‘Get ready for first GST filing deadline’

IT back end won’t crash, says Kumar

August 09, 2017 10:01 pm | Updated 10:01 pm IST - NEW DELHI

NEW DELHI, 15/09/2016: Navin Kumar, Chairman, Goods and Services Tax Network (GSTN), in New Delhi on September 15, 2016. 
Photo: Kamal Narang

NEW DELHI, 15/09/2016: Navin Kumar, Chairman, Goods and Services Tax Network (GSTN), in New Delhi on September 15, 2016. Photo: Kamal Narang

Millions of companies in India are still not ready to file their first returns under the new Goods and Services Tax (GST) ahead of an Aug. 20 deadline, a top official told Reuters, urging them not to leave things to the eleventh hour.

Navin Kumar, chairman of the GST Network, also said barely half of the 34 service providers accredited to help firms bulk-file invoices online had received approval to go live.

Yet he gave an assurance that the huge IT back end that is designed to crunch up to 3 billion invoices a month and calculate companies’ taxes would be stable, even if there is a last-minute rush to file.

Last day rush

“It will not crash,” he told Reuters in an interview. “We are working on the assumption that 50% of the people will come on the last day.”

Billed as India’s biggest-ever tax reform, the GST has replaced a slew of federal and state levies. It has also cleared barriers between India’s 29 states, uniting its 1.3 billion people into a common market for the first time.

Yet the complexity of the tax — which has main rates of 5, 12, 18 and 28% and multiple exceptions — has raised concerns that companies will struggle to comply and file their monthly returns on time.

Even before the GST filings kick in, business surveys showed both the services and manufacturing sectors contracting at their fastest rate in years, heralding a likely dip in indirect tax revenues.

The government has allowed firms to file simplified, self-assessed GST returns by Aug. 20 for the month of July, when the tax was introduced.

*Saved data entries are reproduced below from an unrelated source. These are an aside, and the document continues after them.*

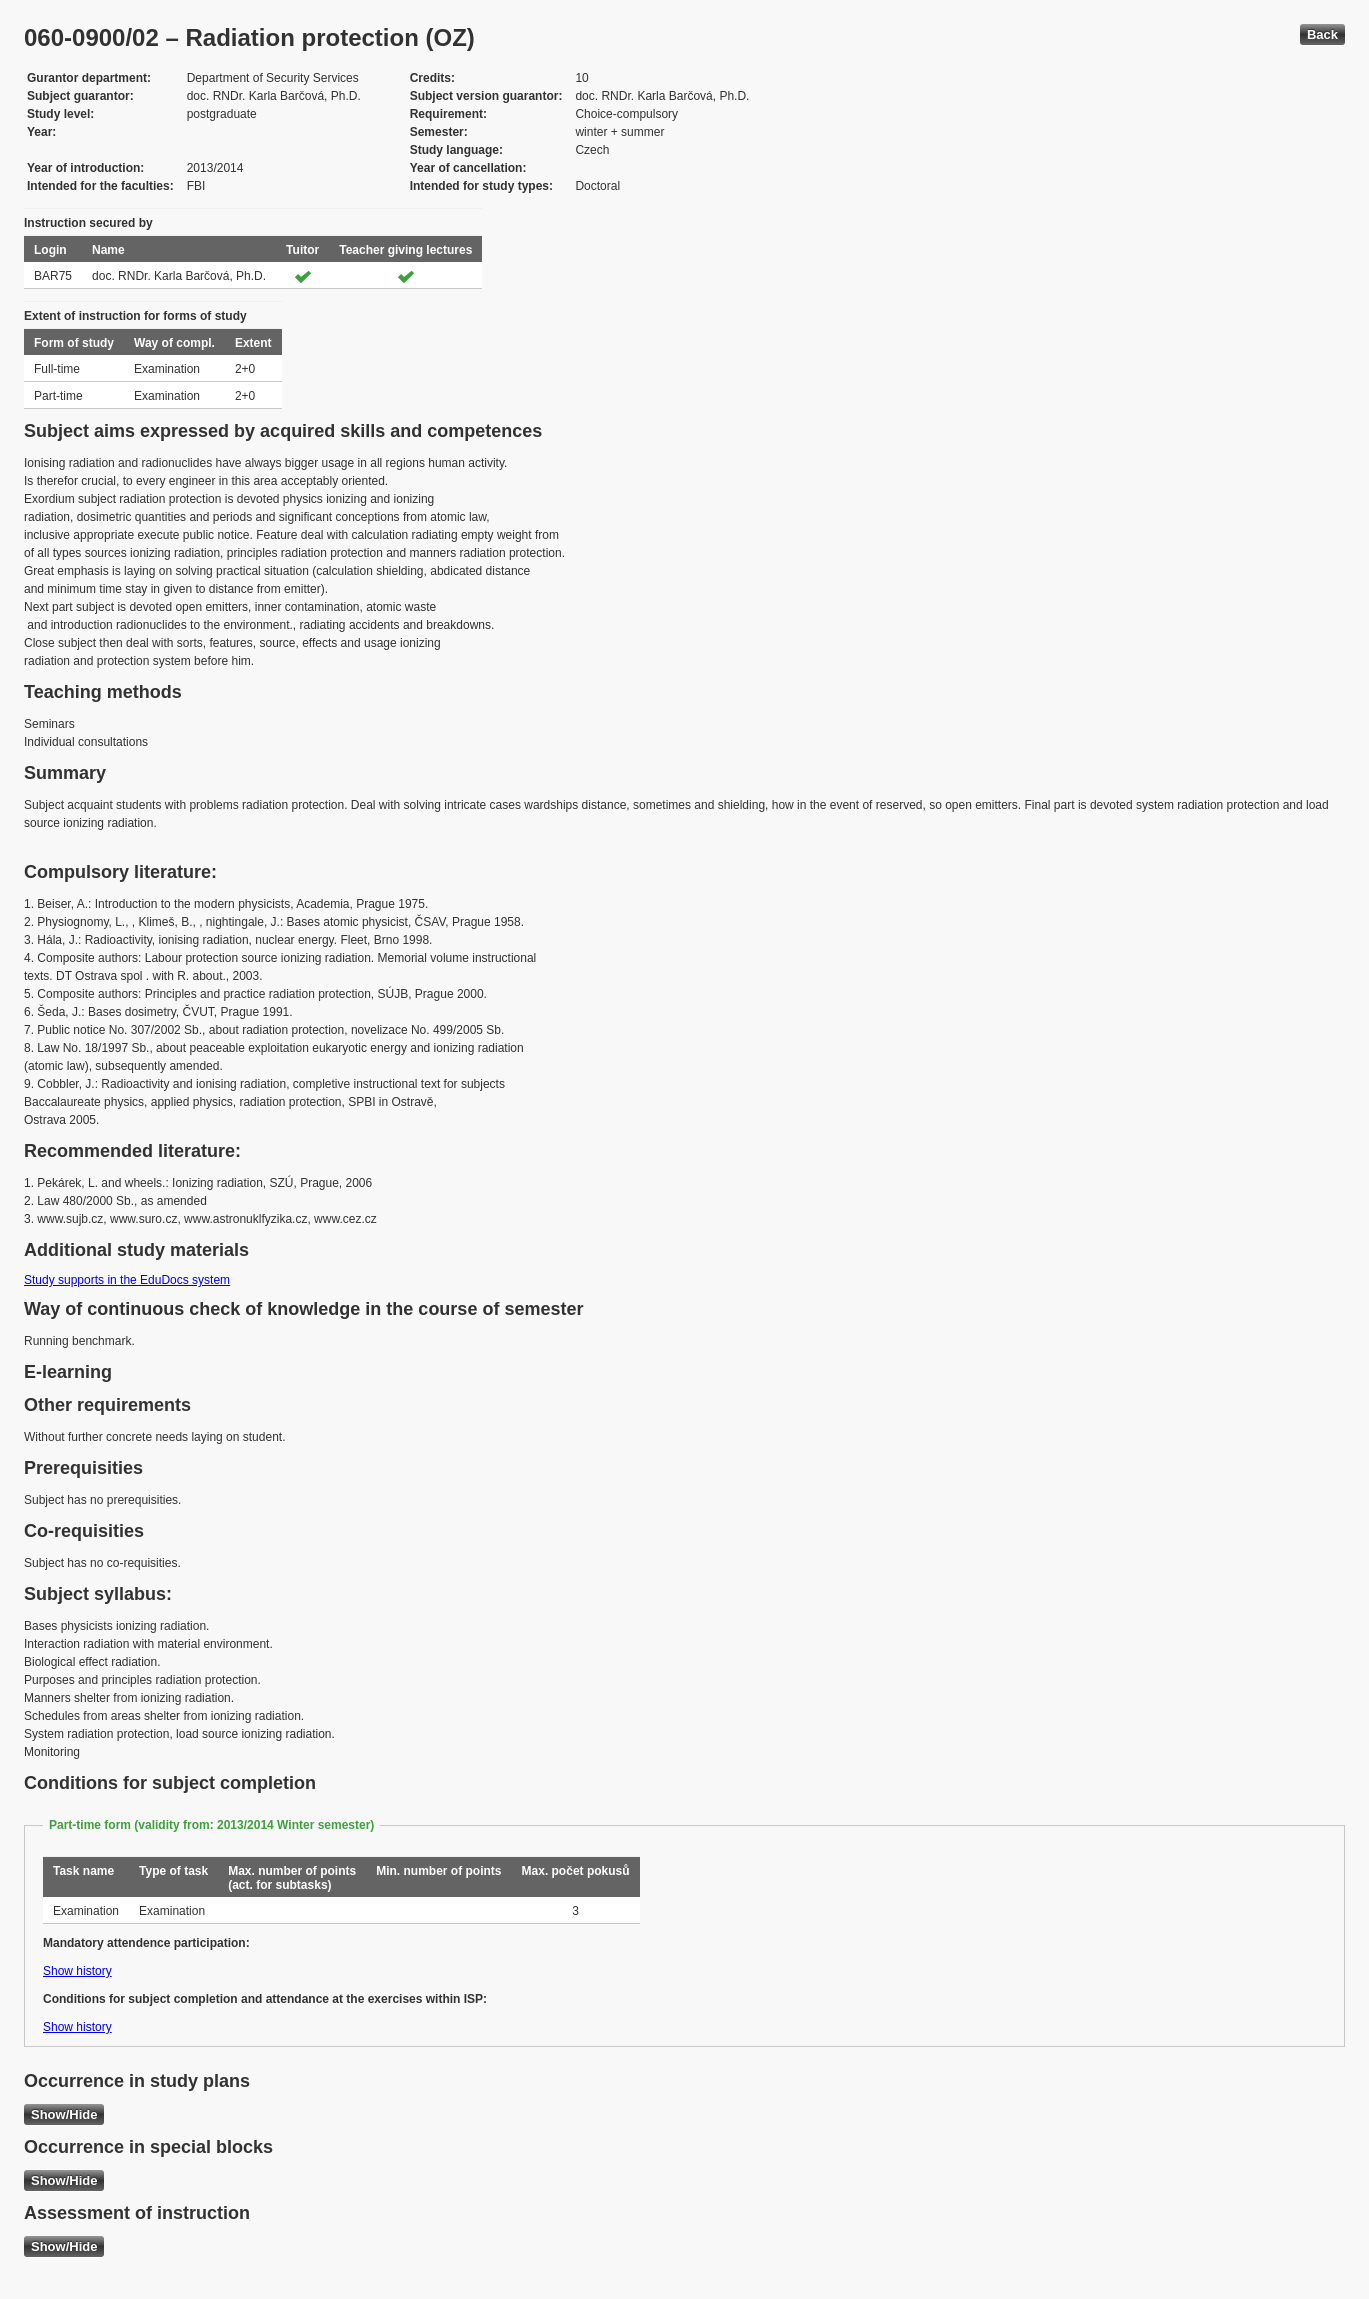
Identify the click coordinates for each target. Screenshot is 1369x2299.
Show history (77, 1971)
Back (1322, 34)
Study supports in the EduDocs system (127, 1280)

They will have to file complete returns in early September that itemise and reconcile every single sales invoice under a regime that, by comparison with other countries, is labour- and data-intensive.

More than 7 million existing taxpayers have activated accounts on the GST’s portal — although about a third have yet to complete the form-filling required to file a full tax return, Mr. Kumar said.

Another 1.3 million new firms have registered to pay GST.

VAT’s online experience

He waved away concerns that companies would not be able to cope, saying that those used to paying value-added tax — now abolished — were used to online filing.

Although companies can upload invoices directly into the GST portal, big businesses will rely on a new breed of service provider whose applications can format, reconcile and upload invoices in bulk.

Of a first batch of 34 services providers that have been accredited, only 18 have received permission to go live. “I have been urging them to speed up their work,” Mr. Kumar said.